ANCHORAGE, Alaska (Reuters) - After 10 days of relative calm, Alaska's Augustine Volcano roared back to life late on Friday, shooting a cloud of ash 40,000 feet into the sky.
It was the 10th explosion since January 11, when the 4,134-foot (1,260-meter) volcano in southern Cook Inlet began an eruptive phase, reported the Alaska Volcano Observatory, a joint federal-state office.

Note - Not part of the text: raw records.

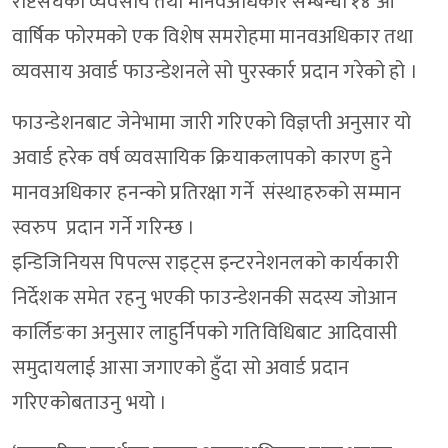
राष्टसंघको व्यवसाय तथा मानवअधिकार सम्बन्धी १४ औं
वार्षिक फोरमको एक विशेष समरोहमा मानवअधिकार तथा
व्यवसाय अवार्ड फाउन्डेशनले सो पुरस्कार्र प्रदान गरेको हो ।
फाउन्डेशनबाट जेनेभामा जारी गरिएको विज्ञप्ती अनुसार यो
अवार्ड हरेक वर्ष व्यवसायिक क्रियाकलापको कारण हुने
मानवअधिकार हनन्को प्रतिरक्षा गर्ने संस्थाहरुको सम्मान
स्वरुप प्रदान गर्ने गरिन्छ ।
इन्डिजिनियस पिपल्स राइट्स इन्टरनेशनलको कार्यकारी
निर्देशक समेत रहनु भएकी फाउन्डेशनकी सदस्य जोआन
कार्लिङका अनुसार लाहुर्निपको गतिविधिबाट आदिवासी
समुदायलाई आसा जगाएको हुँदा सो अवार्ड प्रदान
गरिएकोबताउनु भयो ।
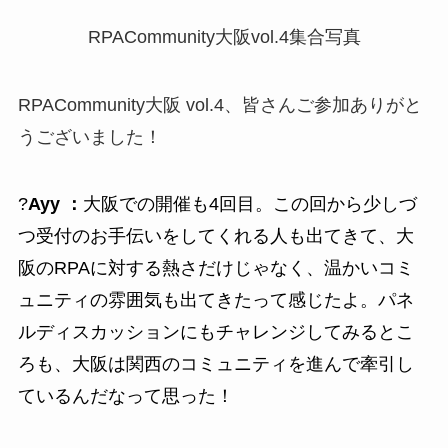
RPACommunity大阪vol.4集合写真
RPACommunity大阪 vol.4、皆さんご参加ありがと
うございました！
?
Ayy ：
大阪での開催も4回目。この回から少しづ
つ受付のお手伝いをしてくれる人も出てきて、大
阪のRPAに対する熱さだけじゃなく、温かいコミ
ュニティの雰囲気も出てきたって感じたよ。パネ
ルディスカッションにもチャレンジしてみるとこ
ろも、大阪は関西のコミュニティを進んで牽引し
ているんだなって思った！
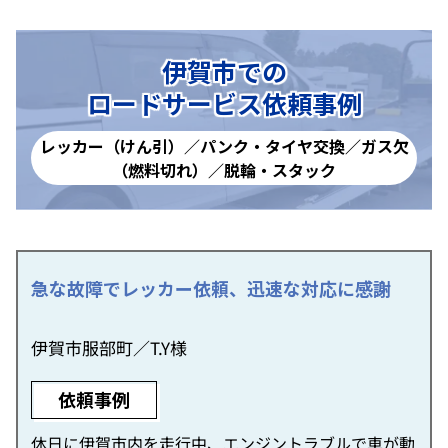
伊賀市での
ロードサービス依頼事例
レッカー（けん引）／パンク・タイヤ交換／ガス欠
（燃料切れ）／脱輪・スタック
急な故障でレッカー依頼、迅速な対応に感謝
伊賀市服部町／T.Y様
依頼事例
休日に伊賀市内を走行中、エンジントラブルで車が動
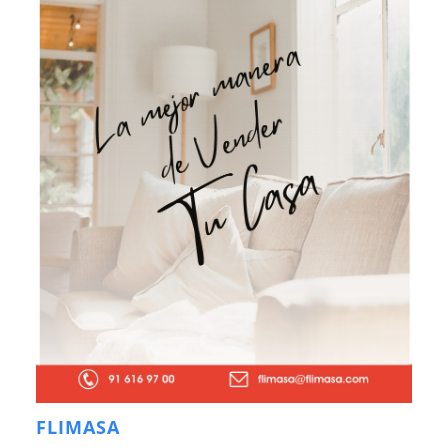
FLIMASA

As of late Friday, there were no reports of ash settling onto any of the nearby communities, but some was expected to drift onto Kodiak Island, southeast of the peak, said Janet Schaefer, a geologist with the volcano observatory.
Because it was dark when the eruption occurred, the ash was not visible to casual observers, she said. "We do see from satellite imagery that the ash cloud is moving southeast," she said.
Augustine is located about 175 miles southwest of Anchorage. The conical-shaped peak forms its own uninhabited island in Cook Inlet, the channel that runs from the Anchorage area to the Gulf of Alaska. It is the most active of Cook Inlet's volcanoes.
Despite more than a week of quiet, experts had anticipated another eruption at Augustine, Schaefer said. Seismic activity had been building at the site. "We knew something was coming up shortly," she said.
Before this month, Augustine's previous eruptive periods occurred in 1986 and 1976. The current activity "is looking a lot like what happened" in those years, with a series of explosive eruptions interspersed with days of quiet, Schaefer said.